• **Problem to solve**: With the images omitted, return all of the entries exactly as they stand.

• **Page-level text extractions**:
··········

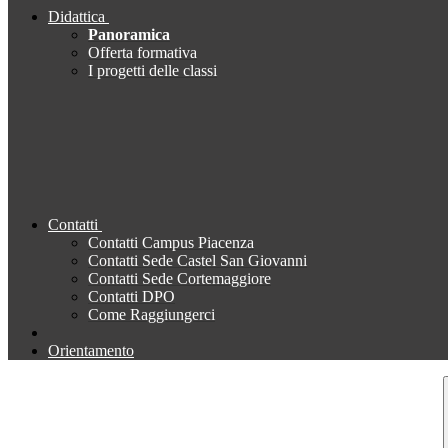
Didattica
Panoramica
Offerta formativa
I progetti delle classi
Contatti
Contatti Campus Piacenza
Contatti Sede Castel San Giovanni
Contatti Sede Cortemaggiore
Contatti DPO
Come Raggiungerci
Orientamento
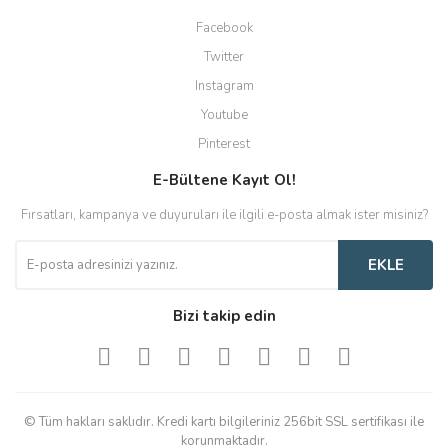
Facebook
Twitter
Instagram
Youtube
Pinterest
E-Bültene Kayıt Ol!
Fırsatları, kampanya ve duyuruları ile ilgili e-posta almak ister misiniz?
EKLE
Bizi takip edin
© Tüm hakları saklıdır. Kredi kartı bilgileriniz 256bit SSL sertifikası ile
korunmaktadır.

··········

• **Task result**:
Didattica
Panoramica
Offerta formativa
I progetti delle classi
Contatti
Contatti Campus Piacenza
Contatti Sede Castel San Giovanni
Contatti Sede Cortemaggiore
Contatti DPO
Come Raggiungerci
Orientamento
Facebook
Twitter
Instagram
Youtube
Pinterest
E-Bültene Kayıt Ol!
Fırsatları, kampanya ve duyuruları ile ilgili e-posta almak ister misiniz?
EKLE
Bizi takip edin
© Tüm hakları saklıdır. Kredi kartı bilgileriniz 256bit SSL sertifikası ile
korunmaktadır.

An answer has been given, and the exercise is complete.